Work item: Could you transcribe all of the data exactly and skip any pictures?

Data provided:

┌──

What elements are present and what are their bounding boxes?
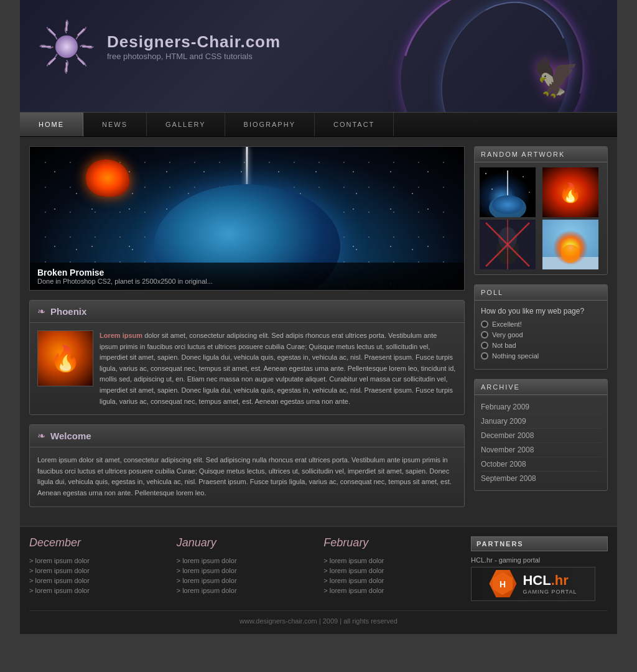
svg-point-13 [523, 176, 524, 177]
poll-radio-not-bad[interactable] [481, 342, 488, 349]
post-welcome-header: ❧ Welcome [30, 425, 464, 447]
post-phoenix-content: 🔥 Lorem ipsum dolor sit amet, consectetu… [30, 323, 464, 414]
nav-item-news[interactable]: NEWS [83, 113, 147, 136]
footer: December lorem ipsum dolor lorem ipsum d… [20, 526, 617, 634]
header-logo: Designers-Chair.com free photoshop, HTML… [20, 0, 617, 93]
footer-link-feb-1[interactable]: lorem ipsum dolor [323, 556, 465, 566]
poll-radio-very-good[interactable] [481, 331, 488, 338]
poll-header: POLL [475, 285, 607, 301]
partner-logo-inner: H HCL.hr GAMING PORTAL [489, 570, 577, 597]
footer-col-february: February lorem ipsum dolor lorem ipsum d… [323, 536, 465, 601]
poll-label-excellent: Excellent! [492, 320, 522, 328]
poll-box: POLL How do you like my web page? Excell… [474, 284, 608, 370]
post-phoenix-title: Phoenix [50, 306, 86, 317]
nav-item-contact[interactable]: CONTACT [315, 113, 394, 136]
phoenix-thumb-icon: 🔥 [50, 344, 81, 373]
poll-option-nothing-special[interactable]: Nothing special [481, 352, 601, 360]
footer-link-feb-3[interactable]: lorem ipsum dolor [323, 576, 465, 586]
archive-box: ARCHIVE February 2009 January 2009 Decem… [474, 379, 608, 491]
featured-title: Broken Promise [37, 268, 457, 278]
svg-point-0 [55, 35, 78, 58]
logo-text: Designers-Chair.com free photoshop, HTML… [107, 32, 281, 61]
artwork-item-4[interactable] [542, 220, 598, 269]
footer-copyright: www.designers-chair.com | 2009 | all rig… [29, 610, 608, 625]
poll-option-excellent[interactable]: Excellent! [481, 320, 601, 328]
poll-question: How do you like my web page? [481, 307, 601, 315]
footer-link-jan-4[interactable]: lorem ipsum dolor [177, 586, 318, 595]
nav-item-gallery[interactable]: GALLERY [147, 113, 225, 136]
footer-link-jan-3[interactable]: lorem ipsum dolor [177, 576, 318, 586]
featured-caption: Broken Promise Done in Photoshop CS2, pl… [30, 263, 464, 290]
poll-label-very-good: Very good [492, 331, 523, 338]
post-phoenix-body: dolor sit amet, consectetur adipiscing e… [100, 332, 455, 405]
artwork-box: RANDOM ARTWORK [474, 146, 608, 275]
site-title: Designers-Chair.com [107, 32, 281, 52]
sidebar: RANDOM ARTWORK [474, 146, 608, 516]
post-phoenix-icon: ❧ [37, 306, 45, 317]
svg-point-14 [491, 189, 493, 190]
poll-radio-nothing-special[interactable] [481, 352, 488, 360]
footer-link-dec-4[interactable]: lorem ipsum dolor [29, 586, 170, 595]
svg-point-15 [529, 192, 530, 193]
post-phoenix-header: ❧ Phoenix [30, 301, 464, 323]
archive-item-jan2009[interactable]: January 2009 [481, 414, 601, 429]
poll-content: How do you like my web page? Excellent! … [475, 301, 607, 369]
artwork-item-2[interactable]: 🔥 [542, 167, 598, 217]
partner-sub-label: GAMING PORTAL [523, 589, 577, 595]
archive-item-dec2008[interactable]: December 2008 [481, 429, 601, 443]
archive-item-nov2008[interactable]: November 2008 [481, 443, 601, 457]
post-welcome-body: dolor sit amet, consectetur adipiscing e… [37, 456, 452, 497]
footer-link-dec-1[interactable]: lorem ipsum dolor [29, 556, 170, 566]
archive-item-sep2008[interactable]: September 2008 [481, 472, 601, 485]
header: Designers-Chair.com free photoshop, HTML… [20, 0, 617, 112]
svg-text:H: H [500, 579, 506, 589]
poll-label-nothing-special: Nothing special [492, 352, 539, 360]
artwork-header: RANDOM ARTWORK [475, 147, 607, 162]
main-content: Broken Promise Done in Photoshop CS2, pl… [29, 146, 465, 516]
footer-link-jan-2[interactable]: lorem ipsum dolor [177, 566, 318, 576]
svg-point-25 [561, 245, 580, 263]
footer-partners: PARTNERS HCL.hr - gaming portal H HCL.h [471, 536, 608, 601]
site-tagline: free photoshop, HTML and CSS tutorials [107, 52, 281, 61]
post-phoenix-text: Lorem ipsum dolor sit amet, consectetur … [100, 330, 457, 407]
footer-link-jan-1[interactable]: lorem ipsum dolor [177, 556, 318, 566]
hcl-text: HCL.hr [523, 572, 577, 589]
footer-columns: December lorem ipsum dolor lorem ipsum d… [29, 536, 608, 601]
post-welcome-highlight: Lorem ipsum [37, 456, 77, 464]
footer-link-feb-4[interactable]: lorem ipsum dolor [323, 586, 465, 595]
footer-month-february: February [323, 536, 465, 549]
poll-option-not-bad[interactable]: Not bad [481, 342, 601, 349]
post-phoenix-thumbnail: 🔥 [37, 330, 93, 386]
nav-item-biography[interactable]: BIOGRAPHY [225, 113, 315, 136]
footer-month-december: December [29, 536, 170, 549]
featured-image-box: Broken Promise Done in Photoshop CS2, pl… [29, 146, 465, 291]
post-welcome-title: Welcome [50, 431, 91, 441]
footer-col-december: December lorem ipsum dolor lorem ipsum d… [29, 536, 170, 601]
poll-label-not-bad: Not bad [492, 342, 516, 349]
partners-header: PARTNERS [471, 536, 608, 551]
site-logo-icon[interactable] [39, 19, 95, 75]
footer-link-feb-2[interactable]: lorem ipsum dolor [323, 566, 465, 576]
nav-item-home[interactable]: HOME [20, 113, 83, 136]
archive-item-oct2008[interactable]: October 2008 [481, 457, 601, 472]
post-welcome-icon: ❧ [37, 430, 45, 442]
post-welcome-text: Lorem ipsum dolor sit amet, consectetur … [30, 447, 464, 506]
partner-logo[interactable]: H HCL.hr GAMING PORTAL [471, 567, 595, 601]
poll-option-very-good[interactable]: Very good [481, 331, 601, 338]
artwork-item-3[interactable] [480, 220, 536, 269]
footer-col-january: January lorem ipsum dolor lorem ipsum do… [177, 536, 318, 601]
archive-item-feb2009[interactable]: February 2009 [481, 400, 601, 414]
artwork-grid: 🔥 [475, 162, 607, 274]
svg-point-12 [485, 173, 486, 174]
post-welcome: ❧ Welcome Lorem ipsum dolor sit amet, co… [29, 424, 465, 506]
post-phoenix-highlight: Lorem ipsum [100, 332, 142, 339]
artwork-item-1[interactable] [480, 167, 536, 217]
footer-link-dec-2[interactable]: lorem ipsum dolor [29, 566, 170, 576]
partner-name: HCL.hr - gaming portal [471, 556, 608, 564]
archive-header: ARCHIVE [475, 380, 607, 395]
poll-radio-excellent[interactable] [481, 320, 488, 328]
main-nav: HOME NEWS GALLERY BIOGRAPHY CONTACT [20, 112, 617, 137]
footer-link-dec-3[interactable]: lorem ipsum dolor [29, 576, 170, 586]
content-wrapper: Broken Promise Done in Photoshop CS2, pl… [20, 137, 617, 526]
hcl-hex-icon: H [489, 570, 516, 597]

└──

Solution below:
What elements are present and what are their bounding boxes?
svg-point-13 [523, 176, 524, 177]
poll-radio-not-bad[interactable] [481, 342, 488, 349]
post-welcome-header: ❧ Welcome [30, 425, 464, 447]
post-phoenix-content: 🔥 Lorem ipsum dolor sit amet, consectetu… [30, 323, 464, 414]
nav-item-news[interactable]: NEWS [83, 113, 147, 136]
footer: December lorem ipsum dolor lorem ipsum d… [20, 526, 617, 634]
header-logo: Designers-Chair.com free photoshop, HTML… [20, 0, 617, 93]
footer-link-feb-1[interactable]: lorem ipsum dolor [323, 556, 465, 566]
poll-radio-very-good[interactable] [481, 331, 488, 338]
poll-header: POLL [475, 285, 607, 301]
partner-logo-inner: H HCL.hr GAMING PORTAL [489, 570, 577, 597]
footer-col-february: February lorem ipsum dolor lorem ipsum d… [323, 536, 465, 601]
poll-label-excellent: Excellent! [492, 320, 522, 328]
poll-box: POLL How do you like my web page? Excell… [474, 284, 608, 370]
post-phoenix-title: Phoenix [50, 306, 86, 317]
nav-item-contact[interactable]: CONTACT [315, 113, 394, 136]
phoenix-thumb-icon: 🔥 [50, 344, 81, 373]
poll-option-nothing-special[interactable]: Nothing special [481, 352, 601, 360]
footer-link-feb-3[interactable]: lorem ipsum dolor [323, 576, 465, 586]
archive-box: ARCHIVE February 2009 January 2009 Decem… [474, 379, 608, 491]
featured-title: Broken Promise [37, 268, 457, 278]
svg-point-0 [55, 35, 78, 58]
logo-text: Designers-Chair.com free photoshop, HTML… [107, 32, 281, 61]
artwork-item-4[interactable] [542, 220, 598, 269]
footer-copyright: www.designers-chair.com | 2009 | all rig… [29, 610, 608, 625]
poll-option-excellent[interactable]: Excellent! [481, 320, 601, 328]
poll-question: How do you like my web page? [481, 307, 601, 315]
footer-link-jan-4[interactable]: lorem ipsum dolor [177, 586, 318, 595]
nav-item-gallery[interactable]: GALLERY [147, 113, 225, 136]
footer-link-jan-3[interactable]: lorem ipsum dolor [177, 576, 318, 586]
featured-caption: Broken Promise Done in Photoshop CS2, pl… [30, 263, 464, 290]
poll-label-very-good: Very good [492, 331, 523, 338]
post-phoenix-body: dolor sit amet, consectetur adipiscing e… [100, 332, 455, 405]
artwork-box: RANDOM ARTWORK [474, 146, 608, 275]
site-title: Designers-Chair.com [107, 32, 281, 52]
sidebar: RANDOM ARTWORK [474, 146, 608, 516]
post-phoenix-icon: ❧ [37, 306, 45, 317]
svg-point-14 [491, 189, 493, 190]
poll-radio-nothing-special[interactable] [481, 352, 488, 360]
footer-link-dec-4[interactable]: lorem ipsum dolor [29, 586, 170, 595]
svg-point-15 [529, 192, 530, 193]
post-phoenix-header: ❧ Phoenix [30, 301, 464, 323]
archive-item-jan2009[interactable]: January 2009 [481, 414, 601, 429]
poll-content: How do you like my web page? Excellent! … [475, 301, 607, 369]
artwork-item-2[interactable]: 🔥 [542, 167, 598, 217]
partner-sub-label: GAMING PORTAL [523, 589, 577, 595]
archive-item-dec2008[interactable]: December 2008 [481, 429, 601, 443]
archive-item-nov2008[interactable]: November 2008 [481, 443, 601, 457]
post-welcome-body: dolor sit amet, consectetur adipiscing e… [37, 456, 452, 497]
footer-link-dec-1[interactable]: lorem ipsum dolor [29, 556, 170, 566]
archive-item-sep2008[interactable]: September 2008 [481, 472, 601, 485]
header: Designers-Chair.com free photoshop, HTML… [20, 0, 617, 112]
svg-text:H: H [500, 579, 506, 589]
poll-label-nothing-special: Nothing special [492, 352, 539, 360]
artwork-header: RANDOM ARTWORK [475, 147, 607, 162]
main-content: Broken Promise Done in Photoshop CS2, pl… [29, 146, 465, 516]
footer-link-jan-2[interactable]: lorem ipsum dolor [177, 566, 318, 576]
svg-point-25 [561, 245, 580, 263]
footer-partners: PARTNERS HCL.hr - gaming portal H HCL.h [471, 536, 608, 601]
site-tagline: free photoshop, HTML and CSS tutorials [107, 52, 281, 61]
post-phoenix-text: Lorem ipsum dolor sit amet, consectetur … [100, 330, 457, 407]
footer-link-jan-1[interactable]: lorem ipsum dolor [177, 556, 318, 566]
hcl-text: HCL.hr [523, 572, 577, 589]
footer-columns: December lorem ipsum dolor lorem ipsum d… [29, 536, 608, 601]
post-welcome-highlight: Lorem ipsum [37, 456, 77, 464]
footer-link-feb-4[interactable]: lorem ipsum dolor [323, 586, 465, 595]
footer-month-february: February [323, 536, 465, 549]
poll-option-not-bad[interactable]: Not bad [481, 342, 601, 349]
post-phoenix-thumbnail: 🔥 [37, 330, 93, 386]
nav-item-biography[interactable]: BIOGRAPHY [225, 113, 315, 136]
footer-month-december: December [29, 536, 170, 549]
featured-image-box: Broken Promise Done in Photoshop CS2, pl… [29, 146, 465, 291]
post-welcome-title: Welcome [50, 431, 91, 441]
footer-col-december: December lorem ipsum dolor lorem ipsum d… [29, 536, 170, 601]
poll-label-not-bad: Not bad [492, 342, 516, 349]
partners-header: PARTNERS [471, 536, 608, 551]
site-logo-icon[interactable] [39, 19, 95, 75]
footer-link-feb-2[interactable]: lorem ipsum dolor [323, 566, 465, 576]
nav-item-home[interactable]: HOME [20, 113, 83, 136]
archive-item-oct2008[interactable]: October 2008 [481, 457, 601, 472]
post-welcome-icon: ❧ [37, 430, 45, 442]
post-welcome-text: Lorem ipsum dolor sit amet, consectetur … [30, 447, 464, 506]
partner-logo[interactable]: H HCL.hr GAMING PORTAL [471, 567, 595, 601]
poll-option-very-good[interactable]: Very good [481, 331, 601, 338]
artwork-item-3[interactable] [480, 220, 536, 269]
footer-col-january: January lorem ipsum dolor lorem ipsum do… [177, 536, 318, 601]
archive-item-feb2009[interactable]: February 2009 [481, 400, 601, 414]
artwork-grid: 🔥 [475, 162, 607, 274]
svg-point-12 [485, 173, 486, 174]
post-welcome: ❧ Welcome Lorem ipsum dolor sit amet, co… [29, 424, 465, 506]
post-phoenix-highlight: Lorem ipsum [100, 332, 142, 339]
artwork-item-1[interactable] [480, 167, 536, 217]
footer-link-dec-2[interactable]: lorem ipsum dolor [29, 566, 170, 576]
partner-name: HCL.hr - gaming portal [471, 556, 608, 564]
archive-header: ARCHIVE [475, 380, 607, 395]
poll-radio-excellent[interactable] [481, 320, 488, 328]
main-nav: HOME NEWS GALLERY BIOGRAPHY CONTACT [20, 112, 617, 137]
footer-link-dec-3[interactable]: lorem ipsum dolor [29, 576, 170, 586]
content-wrapper: Broken Promise Done in Photoshop CS2, pl… [20, 137, 617, 526]
hcl-hex-icon: H [489, 570, 516, 597]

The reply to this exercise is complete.